Michigan will spend $87 million to replace thousands of aging water pipes in Flint to settle a federal lawsuit over lead-contaminated drinking water, promising to bring an end to a water crisis that made the city a national symbol of crumbling infrastructure.
A federal judge on Tuesday approved the deal, in which the state agreed to replace 18,000 lead or galvanized-steel water lines over the next three years using state and federal funds. Officials will keep an additional $10 million available in reserves to spend if needed.
“We knew all along that the only way we were going to be safe again was if the pipes were ripped out of the ground,” said Melissa Mays, a Flint resident who was a plaintiff in the lawsuit. “So this, today, was a huge win.”
Michigan Gov.

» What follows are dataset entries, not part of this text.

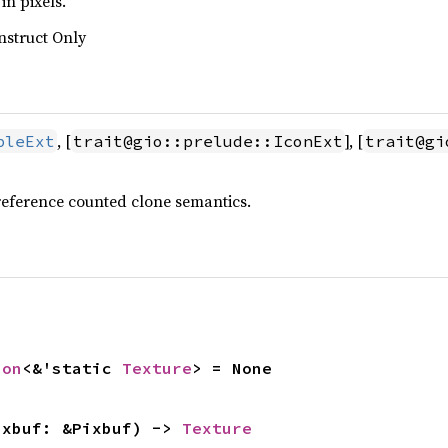
in pixels.
nstruct Only
, [
], [
bleExt
trait@gio::prelude::IconExt
trait@gi
reference counted clone semantics.
ion
<&'static 
Texture
> = None
ixbuf: &Pixbuf) -> 
Texture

Rick Snyder said in a statement that the settlement “continues the state’s commitment to providing the resources necessary for the residents of Flint to recover from the crisis.”
He added, “The state will continue striving to work on many priorities to ensure the city of Flint has a positive future, including economic development, job placement and riverfront revitalization.”
The saga stretches back to April 2014, when in an effort to save money, the struggling Rust Belt city stopped piping expensive drinking water from Detroit and instead drew water from the Flint River until a new pipeline could funnel less expensive water from Lake Huron.
State financial and environmental officials signed off on the proposal, which the state treasurer said would bring “desperately needed” savings.
When they made the switch, Mays said, city and state officials assured residents they’d be safe. But four months later, bizarre things started happening.
Her hair started falling out. Rashes broke out on the skin of her three sons. Her youngest got pneumonia. Her whole family was having trouble breathing.